→ **PROBLEM REQUIREMENTS**
Gather up every line from the entries below that uses the word "Politique".

(Beginning of DATA FOR REVIEW)

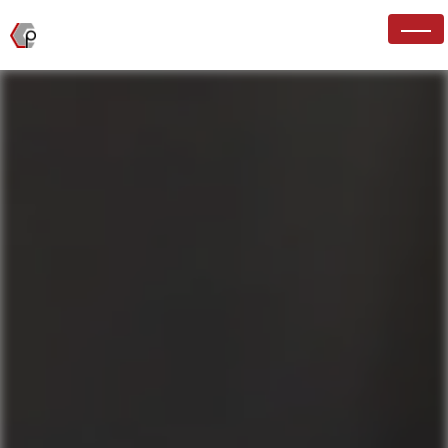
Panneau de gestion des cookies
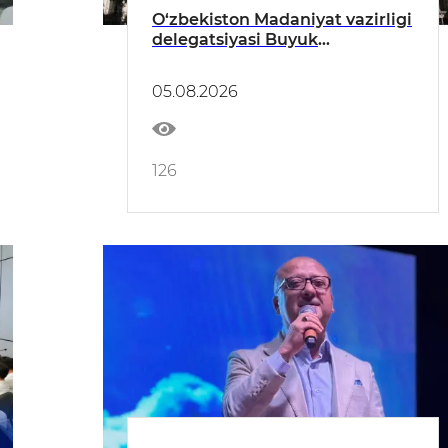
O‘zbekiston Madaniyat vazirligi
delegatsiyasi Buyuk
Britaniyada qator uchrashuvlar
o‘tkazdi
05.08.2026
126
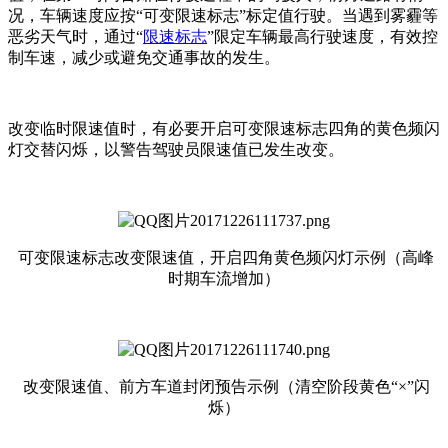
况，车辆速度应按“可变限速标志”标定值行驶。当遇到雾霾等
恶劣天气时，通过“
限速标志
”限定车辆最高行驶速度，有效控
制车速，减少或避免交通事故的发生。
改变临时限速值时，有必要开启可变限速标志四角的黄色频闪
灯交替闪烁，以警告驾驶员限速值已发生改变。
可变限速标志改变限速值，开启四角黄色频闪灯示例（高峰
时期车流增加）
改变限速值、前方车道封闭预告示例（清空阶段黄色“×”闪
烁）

(End of DATA FOR REVIEW)
(Beginning of DATA FOR REVIEW)

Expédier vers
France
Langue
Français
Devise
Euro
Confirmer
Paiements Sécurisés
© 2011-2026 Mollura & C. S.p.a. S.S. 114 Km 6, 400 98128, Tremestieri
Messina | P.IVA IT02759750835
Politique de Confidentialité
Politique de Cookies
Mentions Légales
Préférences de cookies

(End of DATA FOR REVIEW)

→ **RESPONSE TO THE TASK**
Politique de Confidentialité
Politique de Cookies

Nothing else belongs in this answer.